ASTRO is looking for input from members and radiation oncology stakeholders on these issues and others. Please send your suggestions to healthpolicy1@astro.org.

In addition, ASTRO has begun engaging congressional leaders and radiation oncology’s legislative champions to inform them of the model and ASTRO’s initial concerns, and to consider next steps to improve the RO Model before it’s finalized in November.
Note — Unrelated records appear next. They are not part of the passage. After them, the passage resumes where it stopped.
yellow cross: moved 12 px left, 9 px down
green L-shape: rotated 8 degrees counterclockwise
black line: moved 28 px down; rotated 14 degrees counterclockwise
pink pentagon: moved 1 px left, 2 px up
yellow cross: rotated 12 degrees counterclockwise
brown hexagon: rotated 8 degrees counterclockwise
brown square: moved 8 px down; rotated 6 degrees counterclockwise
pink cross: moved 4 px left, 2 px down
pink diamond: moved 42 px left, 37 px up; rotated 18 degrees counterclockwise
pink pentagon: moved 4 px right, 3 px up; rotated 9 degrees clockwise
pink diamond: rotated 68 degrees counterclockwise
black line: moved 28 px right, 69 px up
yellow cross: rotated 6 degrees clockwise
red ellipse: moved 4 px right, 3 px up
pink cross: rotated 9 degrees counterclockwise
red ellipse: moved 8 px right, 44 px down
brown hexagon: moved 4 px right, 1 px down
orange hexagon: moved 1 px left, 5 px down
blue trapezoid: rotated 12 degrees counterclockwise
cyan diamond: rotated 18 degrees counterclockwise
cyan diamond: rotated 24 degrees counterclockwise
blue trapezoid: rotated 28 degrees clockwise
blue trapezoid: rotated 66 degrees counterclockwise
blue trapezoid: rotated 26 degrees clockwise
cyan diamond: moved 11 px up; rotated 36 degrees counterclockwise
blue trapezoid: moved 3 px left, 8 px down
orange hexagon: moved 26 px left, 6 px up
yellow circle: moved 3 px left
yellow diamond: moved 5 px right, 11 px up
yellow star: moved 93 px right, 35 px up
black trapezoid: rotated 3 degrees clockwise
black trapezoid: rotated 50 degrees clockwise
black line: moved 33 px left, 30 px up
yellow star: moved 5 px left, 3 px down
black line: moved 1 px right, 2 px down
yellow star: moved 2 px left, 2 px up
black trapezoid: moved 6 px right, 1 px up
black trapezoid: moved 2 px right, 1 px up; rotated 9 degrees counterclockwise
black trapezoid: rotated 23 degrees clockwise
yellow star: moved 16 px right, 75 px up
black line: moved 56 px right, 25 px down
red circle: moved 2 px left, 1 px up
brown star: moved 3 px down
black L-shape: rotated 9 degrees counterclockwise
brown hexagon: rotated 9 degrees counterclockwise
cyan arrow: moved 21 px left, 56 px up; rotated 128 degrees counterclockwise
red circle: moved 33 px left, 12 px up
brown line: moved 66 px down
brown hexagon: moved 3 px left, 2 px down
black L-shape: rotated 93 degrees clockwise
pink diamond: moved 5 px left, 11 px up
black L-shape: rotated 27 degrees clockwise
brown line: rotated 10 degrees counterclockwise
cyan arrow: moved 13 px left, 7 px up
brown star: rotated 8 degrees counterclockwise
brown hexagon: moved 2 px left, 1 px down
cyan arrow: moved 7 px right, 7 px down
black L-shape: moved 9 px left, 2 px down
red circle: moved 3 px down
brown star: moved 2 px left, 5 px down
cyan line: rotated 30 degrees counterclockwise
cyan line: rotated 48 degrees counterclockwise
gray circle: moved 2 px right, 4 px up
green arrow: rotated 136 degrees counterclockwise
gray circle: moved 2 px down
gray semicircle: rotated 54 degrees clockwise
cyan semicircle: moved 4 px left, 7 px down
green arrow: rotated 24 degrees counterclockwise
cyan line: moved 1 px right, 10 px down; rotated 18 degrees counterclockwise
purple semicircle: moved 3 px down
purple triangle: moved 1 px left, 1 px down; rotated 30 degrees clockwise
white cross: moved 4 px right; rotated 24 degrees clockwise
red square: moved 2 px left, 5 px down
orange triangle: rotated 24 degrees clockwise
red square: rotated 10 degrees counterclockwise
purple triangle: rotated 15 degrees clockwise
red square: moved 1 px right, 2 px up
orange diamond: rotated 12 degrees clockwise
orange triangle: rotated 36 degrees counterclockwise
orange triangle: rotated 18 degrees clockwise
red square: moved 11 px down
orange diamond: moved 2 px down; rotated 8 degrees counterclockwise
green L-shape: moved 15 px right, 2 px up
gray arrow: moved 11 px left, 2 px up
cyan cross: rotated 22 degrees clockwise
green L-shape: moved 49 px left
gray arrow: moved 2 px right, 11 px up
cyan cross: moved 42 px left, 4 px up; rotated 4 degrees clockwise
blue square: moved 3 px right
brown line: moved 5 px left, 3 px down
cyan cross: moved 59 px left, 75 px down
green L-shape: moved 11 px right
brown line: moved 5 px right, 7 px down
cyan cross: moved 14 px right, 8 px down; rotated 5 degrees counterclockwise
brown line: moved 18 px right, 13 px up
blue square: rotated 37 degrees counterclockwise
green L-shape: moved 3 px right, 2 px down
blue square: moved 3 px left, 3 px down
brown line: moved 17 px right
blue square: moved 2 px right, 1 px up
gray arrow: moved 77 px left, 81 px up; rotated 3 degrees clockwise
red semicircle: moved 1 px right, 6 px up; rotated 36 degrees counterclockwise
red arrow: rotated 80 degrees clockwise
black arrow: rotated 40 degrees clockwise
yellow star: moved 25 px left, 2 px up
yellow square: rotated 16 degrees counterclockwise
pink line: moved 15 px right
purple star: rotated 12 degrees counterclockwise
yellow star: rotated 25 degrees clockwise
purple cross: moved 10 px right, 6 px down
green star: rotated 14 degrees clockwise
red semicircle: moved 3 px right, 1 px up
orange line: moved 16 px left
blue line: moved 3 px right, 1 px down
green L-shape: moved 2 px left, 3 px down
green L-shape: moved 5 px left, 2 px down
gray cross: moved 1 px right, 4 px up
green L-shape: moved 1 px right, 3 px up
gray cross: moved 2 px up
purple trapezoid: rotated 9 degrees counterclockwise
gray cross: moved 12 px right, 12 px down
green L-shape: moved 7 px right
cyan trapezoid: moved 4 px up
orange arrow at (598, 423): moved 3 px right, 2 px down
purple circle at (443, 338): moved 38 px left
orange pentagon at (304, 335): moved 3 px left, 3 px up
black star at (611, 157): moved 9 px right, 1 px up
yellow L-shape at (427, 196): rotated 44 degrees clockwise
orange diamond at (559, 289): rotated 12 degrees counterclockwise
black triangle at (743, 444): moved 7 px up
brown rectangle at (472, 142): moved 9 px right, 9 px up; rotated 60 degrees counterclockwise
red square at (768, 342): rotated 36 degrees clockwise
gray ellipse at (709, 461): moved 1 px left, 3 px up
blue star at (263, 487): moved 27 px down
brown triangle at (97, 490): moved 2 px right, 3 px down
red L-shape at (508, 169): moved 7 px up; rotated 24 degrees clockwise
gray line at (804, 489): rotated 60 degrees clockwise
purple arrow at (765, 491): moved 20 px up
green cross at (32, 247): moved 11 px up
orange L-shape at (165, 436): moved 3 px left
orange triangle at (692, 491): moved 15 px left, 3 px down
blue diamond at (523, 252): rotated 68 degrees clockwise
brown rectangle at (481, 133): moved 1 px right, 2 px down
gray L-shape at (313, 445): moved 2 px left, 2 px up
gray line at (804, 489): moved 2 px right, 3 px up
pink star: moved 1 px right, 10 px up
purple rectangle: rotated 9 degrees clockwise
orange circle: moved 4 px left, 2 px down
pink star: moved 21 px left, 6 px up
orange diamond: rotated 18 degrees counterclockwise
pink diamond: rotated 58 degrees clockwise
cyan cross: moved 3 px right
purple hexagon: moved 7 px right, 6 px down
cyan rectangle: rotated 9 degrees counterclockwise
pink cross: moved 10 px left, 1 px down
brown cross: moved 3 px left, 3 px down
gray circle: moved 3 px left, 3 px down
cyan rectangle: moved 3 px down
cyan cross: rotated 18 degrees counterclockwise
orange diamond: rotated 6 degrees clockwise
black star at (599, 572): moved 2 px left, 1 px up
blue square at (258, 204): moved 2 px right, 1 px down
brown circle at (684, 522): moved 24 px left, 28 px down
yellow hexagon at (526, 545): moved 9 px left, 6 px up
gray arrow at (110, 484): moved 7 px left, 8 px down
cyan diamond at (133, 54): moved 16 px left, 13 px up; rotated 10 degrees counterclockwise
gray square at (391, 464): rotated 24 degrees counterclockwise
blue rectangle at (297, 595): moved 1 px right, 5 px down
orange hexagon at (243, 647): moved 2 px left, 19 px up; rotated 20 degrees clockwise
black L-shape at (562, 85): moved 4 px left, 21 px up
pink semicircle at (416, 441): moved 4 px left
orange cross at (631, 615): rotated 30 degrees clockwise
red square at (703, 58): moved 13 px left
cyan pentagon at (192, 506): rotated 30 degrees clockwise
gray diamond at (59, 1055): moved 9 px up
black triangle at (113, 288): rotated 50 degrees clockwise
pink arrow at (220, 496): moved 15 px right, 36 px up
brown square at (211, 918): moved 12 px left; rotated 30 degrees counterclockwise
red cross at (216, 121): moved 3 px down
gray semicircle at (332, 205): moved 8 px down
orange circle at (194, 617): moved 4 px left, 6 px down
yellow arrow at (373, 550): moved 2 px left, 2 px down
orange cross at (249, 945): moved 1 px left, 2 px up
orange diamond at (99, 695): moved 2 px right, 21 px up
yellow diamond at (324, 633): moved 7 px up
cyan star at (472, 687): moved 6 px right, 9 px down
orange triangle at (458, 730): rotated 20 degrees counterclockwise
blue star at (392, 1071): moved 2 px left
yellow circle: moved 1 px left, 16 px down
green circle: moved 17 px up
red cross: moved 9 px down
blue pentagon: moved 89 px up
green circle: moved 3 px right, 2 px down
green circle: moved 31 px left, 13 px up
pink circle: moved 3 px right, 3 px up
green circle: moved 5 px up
Posted: July 24, 2019 | with 4 comments


Comments
Jeff Michalski
In many large practices, patient care is shared by more than one radiation oncologist. This may be for special procedures, such as brachytherapy, or it could be for care being offered closer to a patient's home. The proposed model discusses withholding payment for patient's that transfer care but how is this to apply to a shared care situation amongst a group of RO practitioners?
8/20/2019 3:49:06 PM

Randi Kudner
Dr Luh, thank you for your comments. The quality measures do present 2 MIPS measures that are not consistently used by radiation oncology practices, depression screening and advanced care plan. These measures have their own specific issues, however they are both relevant to holistic patient care. The pain measure and treatment summary measures were both developed by ASTRO. While we do have some concerns about the list, we understand the need to have measures at the beginning of the model that are not already topped out.
The proposed rule does lay out additional data collection which is specifically intended for measure development. CMS hopes to use this data to identify trends that cannot be observed in claims.
Please reach out with any additional questions or concerns.
7/29/2019 2:37:26 PM

Join Luh
Three of the 4 quality metrics selected for quality reporting are NQF and MIPS measures that are not specific to radiation oncology. For an RO APM, there should be several radiation oncology relevant measures that are actually meaningful for quality improvement. CMS admits there are no outcomes measures in radiation oncology, although by definition an APM is required to have one. The MIPS quality category is already deficient in RO specific measures. This proposed quality category in the RO APM is not much of an improvement.
7/28/2019 8:21:19 PM

MICHAEL MARCHESE
It appears that the National Base rates in the proposed model are based on the hypofractionation protocols that ASTRO has been pushing (based largely on subjective assessments of toxicity in phase 3 studies from Europe & Canada where there is strong incentive for limiting fractions & non randomized US trials wiith limited followup). If adopted they will result in substantial revenue loss for most.
Arbitrarily selecting rad oncs for involuntary inclusion also seems discriminatory & subject to legal challenge.